GPU Hardware Sizing for Model Workloads

Overview

This document outlines hardware sizing for GPU-based equipment to support machine learning models: Automatic Speech Recognition (ASR), Text-to-Speech (TTS), Translation, Large Language Models (LLM), and Vision-Language Models (VLM). As of March 10, 2025, the focus is on running VLM, LLM, and TTS on the GPU while optimizing CPU usage for other tasks.

Model Requirements

The following table lists the memory and hardware preferences for each model:

Model	VRAM Requirement	Preferred Hardware
ASR	1 GB	CPU or GPU
TTS	4.5 GB	GPU
Translation	3 GB	CPU or GPU
LLM	6 GB	GPU
VLM	4 GB	GPU

Notes: - VRAM requirements are minimums for inference.

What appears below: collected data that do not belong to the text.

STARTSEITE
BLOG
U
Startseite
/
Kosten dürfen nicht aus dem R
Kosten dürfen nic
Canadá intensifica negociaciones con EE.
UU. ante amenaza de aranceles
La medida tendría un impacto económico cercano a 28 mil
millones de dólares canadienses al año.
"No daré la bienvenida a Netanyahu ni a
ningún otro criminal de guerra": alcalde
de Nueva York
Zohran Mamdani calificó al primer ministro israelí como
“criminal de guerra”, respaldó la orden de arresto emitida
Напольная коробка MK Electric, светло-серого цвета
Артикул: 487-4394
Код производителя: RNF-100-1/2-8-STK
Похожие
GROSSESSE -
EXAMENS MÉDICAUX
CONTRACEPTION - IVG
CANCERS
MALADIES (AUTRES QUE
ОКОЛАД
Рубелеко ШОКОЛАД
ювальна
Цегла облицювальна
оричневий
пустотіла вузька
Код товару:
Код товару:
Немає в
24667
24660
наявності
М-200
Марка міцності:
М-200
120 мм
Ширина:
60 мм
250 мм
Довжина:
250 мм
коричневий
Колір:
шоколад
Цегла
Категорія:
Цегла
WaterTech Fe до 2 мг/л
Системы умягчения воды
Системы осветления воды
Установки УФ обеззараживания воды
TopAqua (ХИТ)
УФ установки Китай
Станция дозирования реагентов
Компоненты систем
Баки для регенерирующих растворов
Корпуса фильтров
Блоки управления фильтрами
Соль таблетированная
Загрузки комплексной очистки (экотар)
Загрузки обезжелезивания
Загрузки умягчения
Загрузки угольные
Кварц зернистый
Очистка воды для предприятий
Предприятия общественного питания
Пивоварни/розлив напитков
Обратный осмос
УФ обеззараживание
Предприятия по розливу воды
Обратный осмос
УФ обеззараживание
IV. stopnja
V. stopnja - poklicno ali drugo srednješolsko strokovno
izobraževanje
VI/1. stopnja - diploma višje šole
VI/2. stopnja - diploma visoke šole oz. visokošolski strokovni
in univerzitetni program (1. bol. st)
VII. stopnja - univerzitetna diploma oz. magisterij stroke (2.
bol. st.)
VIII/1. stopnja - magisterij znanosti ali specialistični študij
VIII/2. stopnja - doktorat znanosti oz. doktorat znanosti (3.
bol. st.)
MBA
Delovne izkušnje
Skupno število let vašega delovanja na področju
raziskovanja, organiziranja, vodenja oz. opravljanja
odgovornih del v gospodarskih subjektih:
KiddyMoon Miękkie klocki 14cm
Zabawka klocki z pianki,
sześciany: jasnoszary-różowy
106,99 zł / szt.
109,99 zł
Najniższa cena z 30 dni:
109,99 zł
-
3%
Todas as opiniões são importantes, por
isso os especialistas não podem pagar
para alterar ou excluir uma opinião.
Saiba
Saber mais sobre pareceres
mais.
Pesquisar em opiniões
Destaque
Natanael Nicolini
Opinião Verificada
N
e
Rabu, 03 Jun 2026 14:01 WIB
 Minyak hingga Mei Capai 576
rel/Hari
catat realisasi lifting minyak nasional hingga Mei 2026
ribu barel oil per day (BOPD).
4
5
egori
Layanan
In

Training may demand additional resources. - GPU priority: VLM (4 GB), LLM (6 GB), TTS (4.5 GB).

Current Hardware (As of March 10, 2025)

Server Configuration:
GPU: NVIDIA T4
- VRAM: 16 GB
- RAM: 16 GB (system memory)
CPU: Upgraded (specifications TBD)
Target GPU Workload:
LLM: 6 GB
TTS: 4.5 GB
VLM: 4 GB
Total VRAM Usage: 14.5 GB / 16 GB available
Remaining VRAM: 1.5 GB
CPU Workload: ASR (1 GB), Translation (3 GB)

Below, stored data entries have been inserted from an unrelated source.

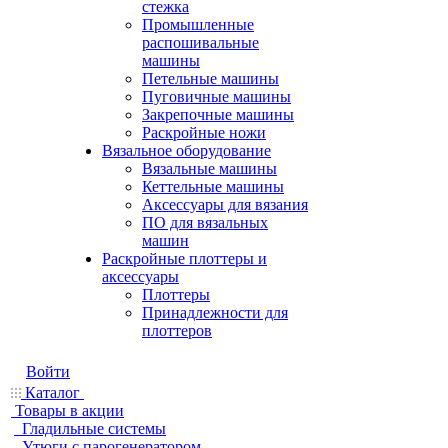
стежка
Промышленные
распошивальные
машины
Петельные машины
Пуговичные машины
Закрепочные машины
Раскройные ножи
Вязальное оборудование
Вязальные машины
Кеттельные машины
Аксессуары для вязания
ПО для вязальных
машин
Раскройные плоттеры и
аксессуары
Плоттеры
Принадлежности для
плоттеров
Войти
Каталог
Товары в акции
Гладильные системы
Утюги с парогенератором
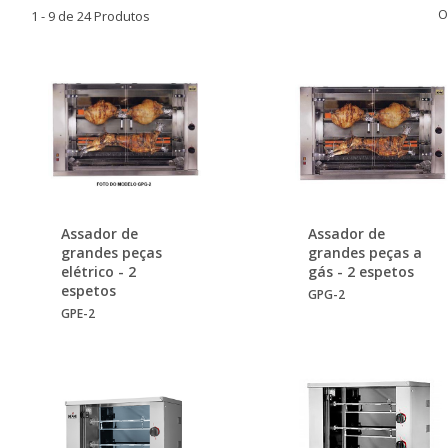
O
1 - 9 de 24 Produtos
Assador de
Assador de
grandes peças
grandes peças a
elétrico - 2
gás - 2 espetos
espetos
GPG-2
GPE-2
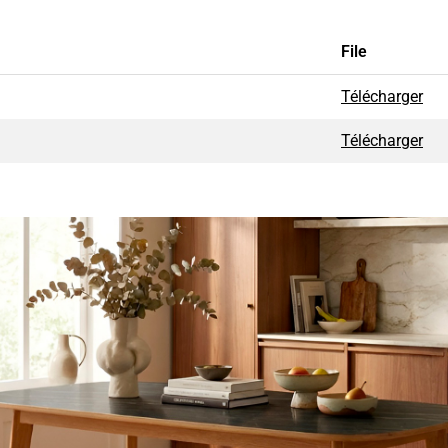
File
Télécharger
Télécharger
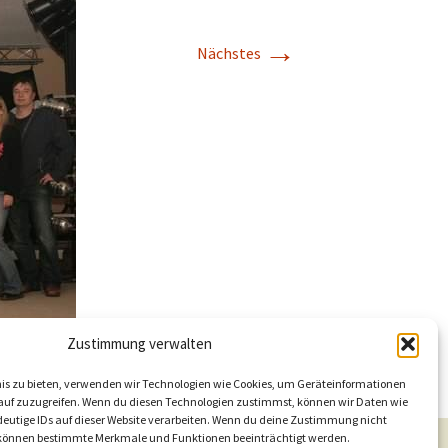
→
Nächstes
Zustimmung verwalten
nis zu bieten, verwenden wir Technologien wie Cookies, um Geräteinformationen
auf zuzugreifen. Wenn du diesen Technologien zustimmst, können wir Daten wie
deutige IDs auf dieser Website verarbeiten. Wenn du deine Zustimmung nicht
t, können bestimmte Merkmale und Funktionen beeinträchtigt werden.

Observations: - The T4 GPU’s 16 GB VRAM can support LLM, TTS, and VLM simultaneously (14.5 GB total), leaving 1.5 GB of headroom. - CPU efficiently handles ASR and Translation due to their lower memory needs.

Proposed Hardware Setups

Below are configurations to optimize the current workload (VLM + LLM + TTS on GPU) and plan for scalability.

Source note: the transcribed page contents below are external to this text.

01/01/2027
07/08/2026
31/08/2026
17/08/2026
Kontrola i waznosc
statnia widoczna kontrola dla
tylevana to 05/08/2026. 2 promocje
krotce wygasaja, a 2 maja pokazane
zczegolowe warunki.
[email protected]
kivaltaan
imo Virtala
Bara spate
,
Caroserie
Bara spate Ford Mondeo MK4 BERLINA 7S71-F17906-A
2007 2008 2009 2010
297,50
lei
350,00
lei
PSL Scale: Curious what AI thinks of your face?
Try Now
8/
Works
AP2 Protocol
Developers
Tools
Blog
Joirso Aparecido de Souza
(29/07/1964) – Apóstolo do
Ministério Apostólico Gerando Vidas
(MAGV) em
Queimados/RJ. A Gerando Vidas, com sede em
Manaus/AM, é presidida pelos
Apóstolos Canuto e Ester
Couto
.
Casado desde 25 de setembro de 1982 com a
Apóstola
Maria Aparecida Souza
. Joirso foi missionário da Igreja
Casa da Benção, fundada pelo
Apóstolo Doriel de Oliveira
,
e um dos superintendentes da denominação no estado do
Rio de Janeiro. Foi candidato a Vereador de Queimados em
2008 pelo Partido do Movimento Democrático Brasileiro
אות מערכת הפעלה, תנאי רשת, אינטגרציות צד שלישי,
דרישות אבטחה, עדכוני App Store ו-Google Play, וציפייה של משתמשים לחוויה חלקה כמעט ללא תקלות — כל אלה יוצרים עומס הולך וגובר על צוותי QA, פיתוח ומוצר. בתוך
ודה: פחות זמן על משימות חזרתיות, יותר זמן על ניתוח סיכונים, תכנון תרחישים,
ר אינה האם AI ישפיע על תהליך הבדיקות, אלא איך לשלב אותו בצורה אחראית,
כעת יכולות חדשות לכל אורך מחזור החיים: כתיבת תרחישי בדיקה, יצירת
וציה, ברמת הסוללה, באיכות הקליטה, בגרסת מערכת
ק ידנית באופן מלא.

Setup 1: Current T4 GPU + CPU Optimization

Hardware: T4 GPU (16 GB VRAM), Enhanced CPU
Allocation:
GPU: LLM (6 GB), TTS (4.5 GB), VLM (4 GB) = 14.5 GB
CPU: ASR (1 GB), Translation (3 GB)
Pros:
Fully utilizes existing hardware with no additional cost.
Meets current GPU workload requirements (14.5 GB < 16 GB).
Cons:
Limited headroom (1.5 GB) for batch size increases or additional tasks.
No redundancy.

Setup 2: T4 GPU + Low-End GPU Backup

Hardware:
T4 GPU (16 GB VRAM)
Additional GPU (e.g., NVIDIA GTX 1660, 6 GB VRAM)
Enhanced CPU
Allocation:
T4 GPU: LLM (6 GB), TTS (4.5 GB), VLM (4 GB) = 14.5 GB
GTX 1660: Available for overflow or future tasks
CPU: ASR (1 GB), Translation (3 GB)
Pros:
Maintains current workload on T4 with backup capacity.
Cost-effective redundancy.
Cons:
GTX 1660 (6 GB) insufficient for full VLM + LLM + TTS if offloaded.
Minor increase in power/space needs.

Setup 3: Upgrade to A100 GPU

Hardware: NVIDIA A100 (40 GB or 80 GB VRAM), Enhanced CPU
Allocation:
GPU: LLM (6 GB), TTS (4.5 GB), VLM (4 GB) = 14.5 GB, plus headroom
CPU: ASR (1 GB), Translation (3 GB)
Pros:
Significant VRAM capacity (25.5 GB or 65.5 GB remaining) for scalability, training, or multi-instance support.
Future-proof for growing workloads.
Cons:
Higher cost.
Overkill for current 14.5 GB requirement.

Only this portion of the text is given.